CLL/SLL

ASH 2016 Oral Abstract #232 – Mutated IGHV is best pre-treatment predictor of achieving MRD-negative disease and subsequent longer PFS in CLL patients receiving first-line FCR

On 3–6 December 2016 in San Diego, CA, the 58th Annual Meeting & Exposition of the American Society of Hematology (ASH) took place.  On Saturday 3rd December, an oral abstract session was held between 4:00pm and 5:30pm in the “CLL: Therapy, Excluding Transplantation Program” category. This session was moderated by Tait D. Shanafelt, MD, of the Mayo Clinic, and John F. Seymour, MB, BS, PhD, FRACP, of the Peter MacCallum Cancer Centre and Royal Melbourne Hospital.
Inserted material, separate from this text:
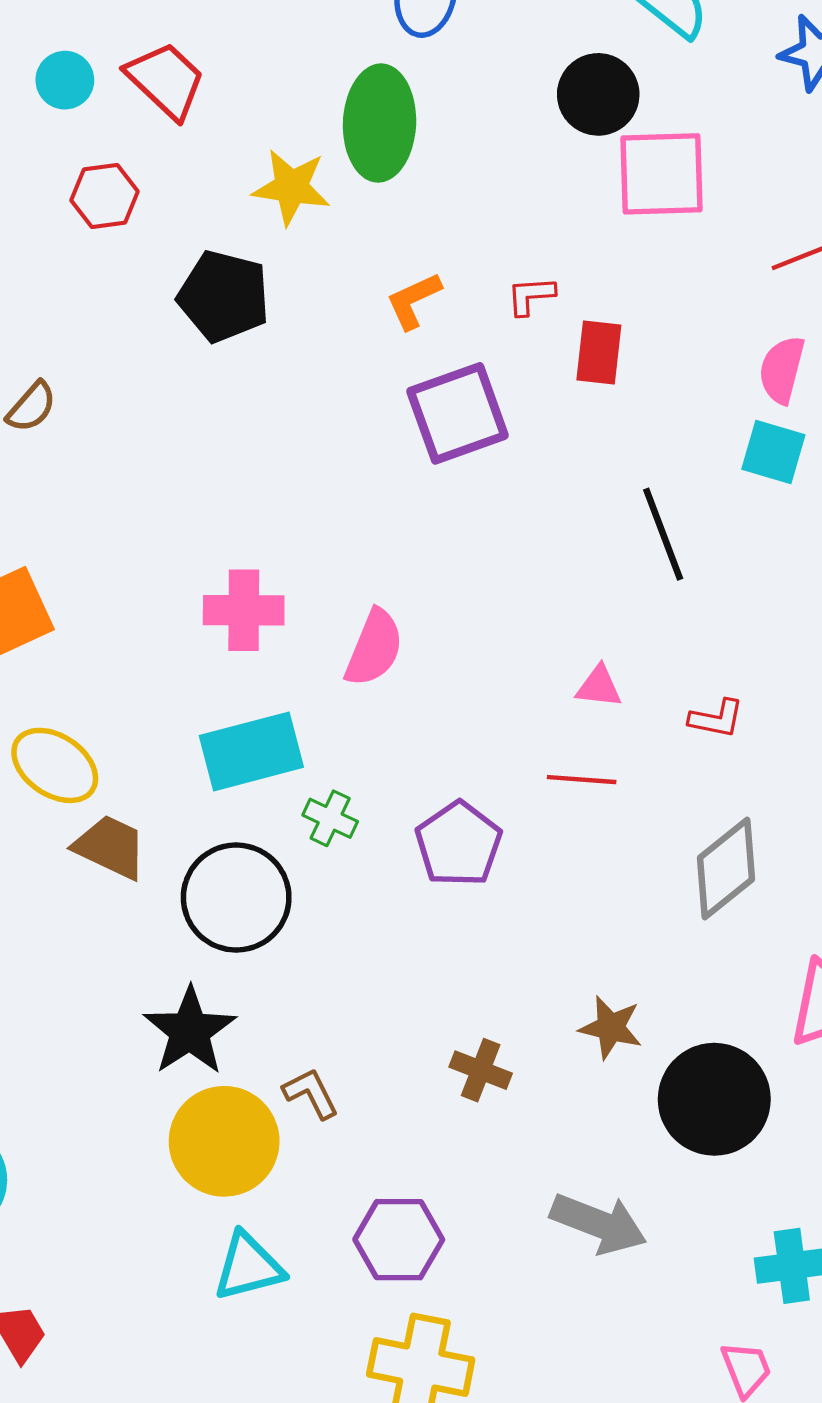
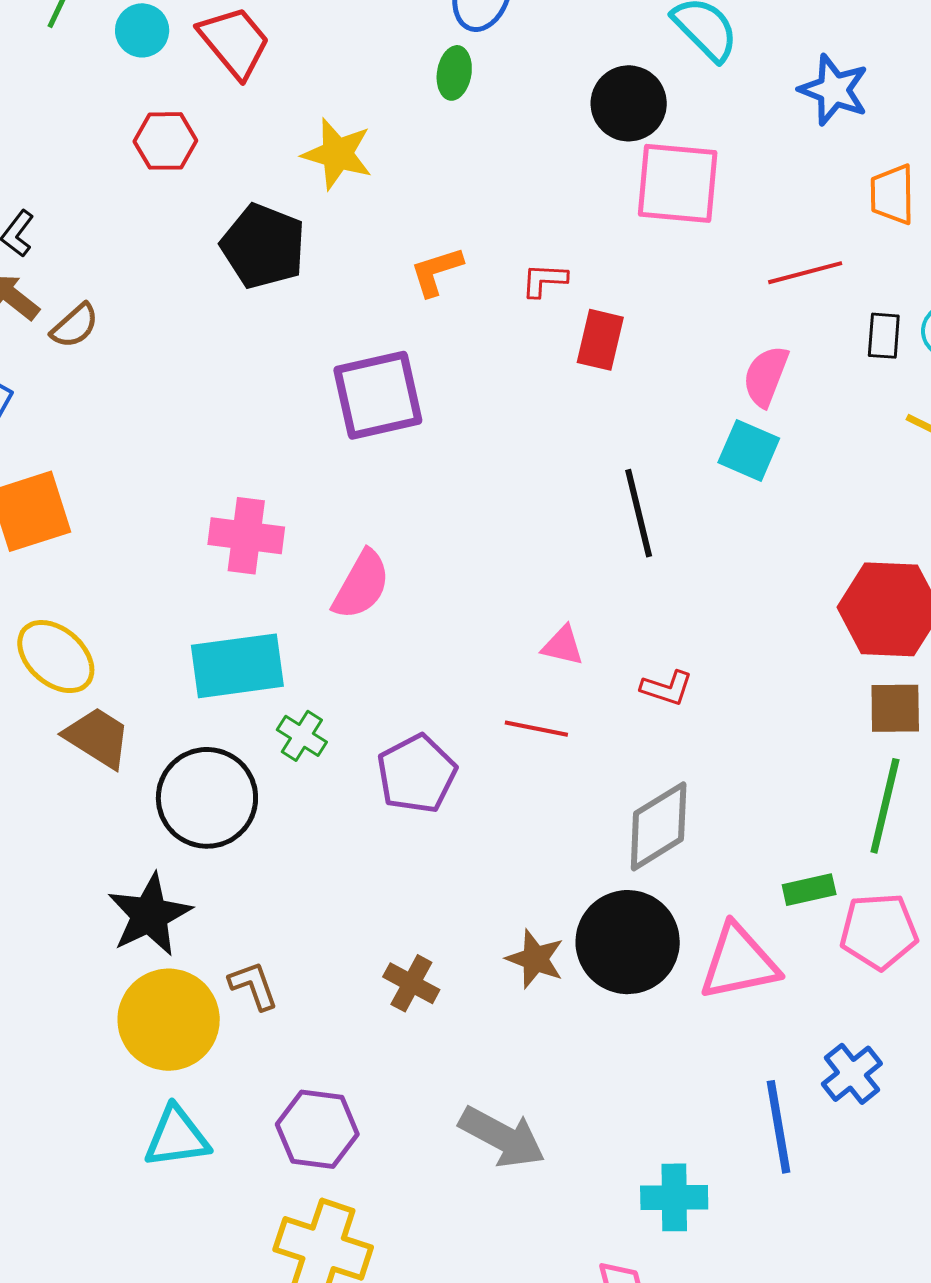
green ellipse: (380, 123) -> (454, 73), moved, size x0.5
purple square: (458, 413) -> (378, 395), moved
black circle: (714, 1099) -> (628, 942), moved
Abstract #232 was presented during this session, titled “Early Achievement of MRD-Negativity in IGHV-Mutated (IGHV-M) Patients Portends Highly Favorable Outcomes after First-Line Treatment of CLL with Fludarabine, Cyclophosphamide and Rituximab (FCR). Serial Monitoring for Minimal Residual Disease (MRD) in Blood after Achieving MRD-Negativity Predicts Subsequent Clinical Relapse” by Philip A. Thompson, MB, BS, of the Department of leukemia, The University of Texas MD Anderson Cancer Center, Houston, TX, and colleagues.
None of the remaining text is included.